- _Data under study_

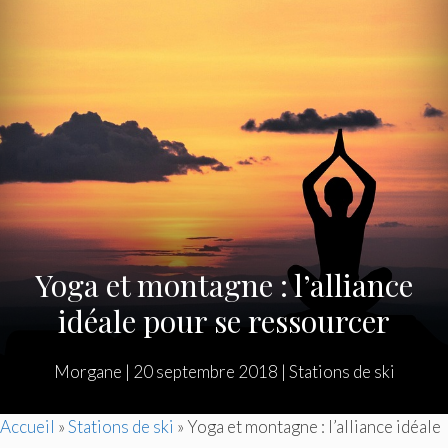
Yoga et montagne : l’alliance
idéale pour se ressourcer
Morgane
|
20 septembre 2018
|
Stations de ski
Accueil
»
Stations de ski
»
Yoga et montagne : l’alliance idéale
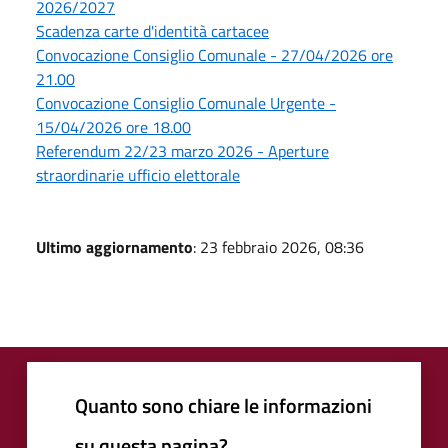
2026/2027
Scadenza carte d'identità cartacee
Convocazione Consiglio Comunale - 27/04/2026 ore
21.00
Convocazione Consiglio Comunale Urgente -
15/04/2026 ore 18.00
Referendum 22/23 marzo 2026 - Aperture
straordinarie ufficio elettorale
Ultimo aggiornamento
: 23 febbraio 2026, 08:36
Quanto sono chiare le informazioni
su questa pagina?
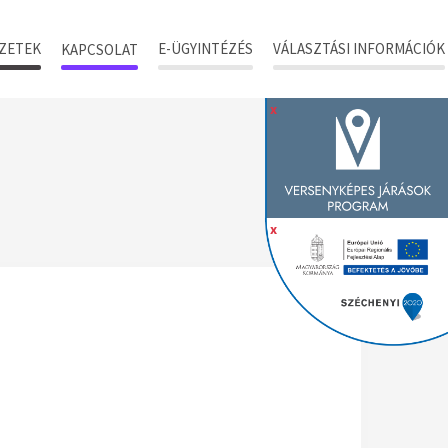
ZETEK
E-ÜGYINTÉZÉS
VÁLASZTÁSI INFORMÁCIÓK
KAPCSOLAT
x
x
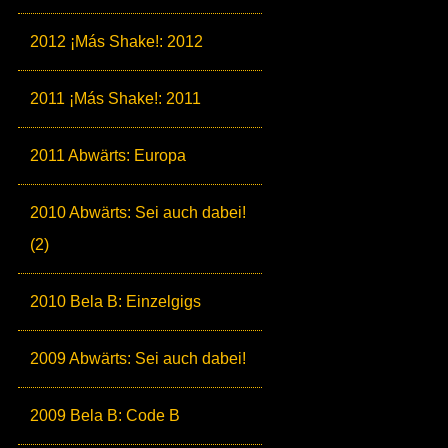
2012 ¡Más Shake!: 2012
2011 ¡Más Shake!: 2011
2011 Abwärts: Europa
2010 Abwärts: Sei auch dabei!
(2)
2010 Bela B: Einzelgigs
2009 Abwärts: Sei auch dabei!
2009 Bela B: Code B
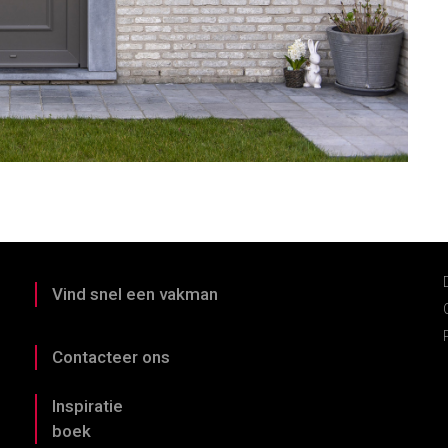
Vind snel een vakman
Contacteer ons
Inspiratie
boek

- _What this task involves_
The answer consists of the lines above that include the word "Abwärts", each copied exactly.

- _Task response_
2011 Abwärts: Europa
2010 Abwärts: Sei auch dabei!
2009 Abwärts: Sei auch dabei!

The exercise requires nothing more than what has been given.